The economics of the App Store in 2021 are rules set by one multitrillion-dollar company to capture revenue from in-app transactions on the 2 percent of developers that account for 95 percent of commerce on Apple’s platforms. And all these rules and regulations and settlements and clarifications are to mollify the vast majority of developers who are effectively just bystanders caught in that larger crossfire.

Photo by Chaim Gartenberg

So what does Apple care if it has to give up $100 million here (the payout from its latest class action suit) or $59 million there (the estimated yearly cost to Apple of the Small App Business program)? As long as it’s able to defend the 30 percent cut of purchases that flow through its store from the bigger developers and apps, it can give whatever concessions it needs to on things like search rankings or new price points for apps to settle class action suits.

Apple’s biggest change, the option to discuss alternate payment methods, also has a hidden edge. Developers are now allowed to discuss alternative payment methods for subscriptions or services outside of their app using contact information obtained in the app — for example, they can now offer a form to submit an email address to sign up for deals to be sent to your inbox.

But if you want to actually sell something in your app, you still have to use Apple’s payment methods (and pay Apple’s cut), something that’s still a major point of contention for a lot of developers. And as last year’s dramatic fight between Apple and Hey showed, it’s not always easy to bypass Apple’s payments even if you are willing to jump through Apple’s hoops and only sign up users outside the app, either.

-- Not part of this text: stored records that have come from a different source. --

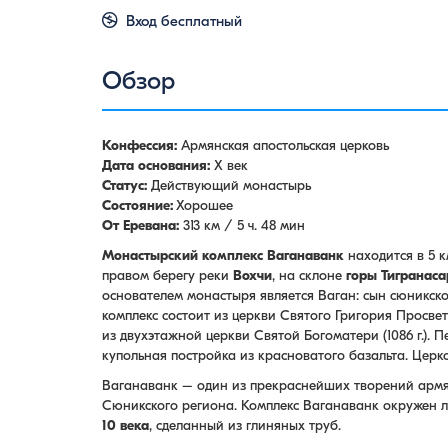
Вход бесплатный
Обзор
Конфессия:
Армянская апостольская церковь
Дата основания:
X век
Статус:
Действующий монастырь
Состояние:
Хорошее
От Еревана:
313 км / 5 ч. 48 мин
Монастырский комплекс Ваганаванк
находится в 5 к
правом берегу реки
Вохчи
, на склоне
горы Тигранаса
основателем монастыря является Ваган: сын сюникско
комплекс состоит из церкви Святого Григория Просветите
из двухэтажной церкви Святой Богоматери (1086 г.). 
купольная постройка из красноватого базальта. Церко
Ваганаванк – один из прекраснейших творений армя
Сюникского региона. Комплекс Ваганаванк окружен л
10 века
, сделанный из глиняных труб.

The simple fact is that the App Store is a massive business for Apple at this point, and in 2021, the business of the App Store is in-app purchases and subscriptions. Consider the top-grossing apps offered on Apple’s store. App Annie’s list of 50 top grossing is absent any paid apps; SensorTower’s list of 200 includes just one, Minecraft (at 109th place as of publication time, and as a game that notably also features in-app purchases). The biggest moneymakers on the platform — and therefore, the biggest moneymakers for Apple — are all free-to-play games, streaming services, and subscription-based apps that rely on customers buying and subscribing through Apple’s payments processor.

With the amount of money at stake here, Apple was never going to make it possible (or even easier) for developers to alert users to alternative payment methods within their apps.

The App Store was estimated to bring around $64 billion in sales in 2020. Factoring in the company’s 30 percent cut, that works out to roughly $19 billion in revenue for Apple. Though the actual number is likely slightly smaller, given that Apple offers reduced 15 percent cuts for things like its App Store Small Business Program and for subscriptions after a year.

But at the end of the day, Apple was never going to budge. The App Store is too big and too important to the company, and the way the App Store works in 2021 means that — unless a court decides otherwise, as Epic, Spotify, and others are actively trying to do — nothing will really change for the core parts of the app economy.

And that, of course, is something that Apple’s clarifications won’t interfere with at all.